Trop Doct. 1997 Jan;27(1):25-9. doi: 10.1177/004947559702700110.
The objective of this study was to evaluate access to obstetric care in a rural district in East Africa using easily collected and evaluated data and avoiding expensive field surveys, complicated study design or statistical methods. The number of observed obstetric complications occurring during 12 months in a rural East African district hospital (the only institution with surgical facilities and access to blood transfusion in the district) were compared to the number of expected complications the district should 'generate'. Of the expected > 10000 deliveries < 25% took place in the district hospital. The place of confinement for the other deliveries was not determined. As compared to the total number of expected conditions within the study district < 25% of the breech and < 45% twin deliveries took part in the district hospital and < 10% of pregnancies complicated by placental abruptions and < 5% of the pregnancies complicated by placenta praevia were managed in the district hospital. Comparing the number of serious pregnancy complications which were managed in the hospital to the total expected number for a particular region allows a simple assessment of the accessibility of obstetric care. This ratio might be more useful when evaluating obstetric care than traditional parameters as it stresses the importance of accessibility of care for the whole community.

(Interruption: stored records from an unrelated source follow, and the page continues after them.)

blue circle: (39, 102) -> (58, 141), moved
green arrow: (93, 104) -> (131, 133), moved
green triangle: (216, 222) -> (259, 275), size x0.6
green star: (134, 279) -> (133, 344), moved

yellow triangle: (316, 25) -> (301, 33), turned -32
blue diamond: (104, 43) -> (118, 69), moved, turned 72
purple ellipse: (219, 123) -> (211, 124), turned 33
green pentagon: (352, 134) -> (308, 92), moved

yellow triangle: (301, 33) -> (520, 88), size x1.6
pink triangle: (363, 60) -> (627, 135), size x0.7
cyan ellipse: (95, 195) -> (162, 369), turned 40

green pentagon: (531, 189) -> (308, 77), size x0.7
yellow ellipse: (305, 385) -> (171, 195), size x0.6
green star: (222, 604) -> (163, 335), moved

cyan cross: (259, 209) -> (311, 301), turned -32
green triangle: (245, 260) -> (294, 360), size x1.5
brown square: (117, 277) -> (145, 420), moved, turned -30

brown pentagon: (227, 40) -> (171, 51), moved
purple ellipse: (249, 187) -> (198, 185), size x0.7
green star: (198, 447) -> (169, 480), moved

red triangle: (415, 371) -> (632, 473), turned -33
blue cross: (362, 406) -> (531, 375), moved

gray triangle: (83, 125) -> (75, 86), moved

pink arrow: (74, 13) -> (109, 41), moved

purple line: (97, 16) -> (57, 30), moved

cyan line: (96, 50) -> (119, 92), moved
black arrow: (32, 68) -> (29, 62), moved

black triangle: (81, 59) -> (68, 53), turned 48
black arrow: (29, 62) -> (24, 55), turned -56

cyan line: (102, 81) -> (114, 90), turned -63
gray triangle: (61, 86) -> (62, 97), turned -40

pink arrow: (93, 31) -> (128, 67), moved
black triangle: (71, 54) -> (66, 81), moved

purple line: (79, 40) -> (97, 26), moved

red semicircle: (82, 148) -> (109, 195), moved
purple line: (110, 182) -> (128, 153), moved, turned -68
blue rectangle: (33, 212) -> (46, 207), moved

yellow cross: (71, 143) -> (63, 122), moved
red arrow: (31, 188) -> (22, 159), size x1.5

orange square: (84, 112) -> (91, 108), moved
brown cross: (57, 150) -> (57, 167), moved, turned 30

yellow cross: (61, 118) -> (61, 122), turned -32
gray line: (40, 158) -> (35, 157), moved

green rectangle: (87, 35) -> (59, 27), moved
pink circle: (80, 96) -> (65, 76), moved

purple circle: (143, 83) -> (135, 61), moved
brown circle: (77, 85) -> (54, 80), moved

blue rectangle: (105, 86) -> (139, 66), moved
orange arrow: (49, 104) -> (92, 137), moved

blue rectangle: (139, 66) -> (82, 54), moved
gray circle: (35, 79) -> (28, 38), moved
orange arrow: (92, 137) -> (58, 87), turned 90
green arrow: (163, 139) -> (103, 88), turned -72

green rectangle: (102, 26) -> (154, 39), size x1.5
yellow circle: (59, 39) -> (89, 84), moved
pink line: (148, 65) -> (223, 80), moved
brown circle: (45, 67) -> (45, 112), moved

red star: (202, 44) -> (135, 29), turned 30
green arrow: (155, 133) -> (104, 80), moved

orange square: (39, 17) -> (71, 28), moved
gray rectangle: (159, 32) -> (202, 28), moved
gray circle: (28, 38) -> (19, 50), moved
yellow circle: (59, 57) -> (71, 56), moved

本研究的目的是利用易于收集和评估的数据,避免进行昂贵的实地调查、复杂的研究设计或统计方法,来评估东非一个农村地区的产科护理可及性。将东非一个农村地区医院(该地区唯一具备手术设施和输血条件的机构)在12个月内观察到的产科并发症数量,与该地区“应产生”的预期并发症数量进行比较。预期的超过10000例分娩中,不到25%在该地区医院进行。其他分娩的分娩地点未确定。与研究区域内预期情况的总数相比,臀位分娩中不到25%、双胎分娩中不到45%在该地区医院进行,胎盘早剥合并妊娠中不到10%、前置胎盘合并妊娠中不到5%在该地区医院处理。将在医院处理的严重妊娠并发症数量与特定区域的预期总数进行比较,可以简单评估产科护理的可及性。在评估产科护理时,这个比率可能比传统参数更有用,因为它强调了整个社区护理可及性的重要性。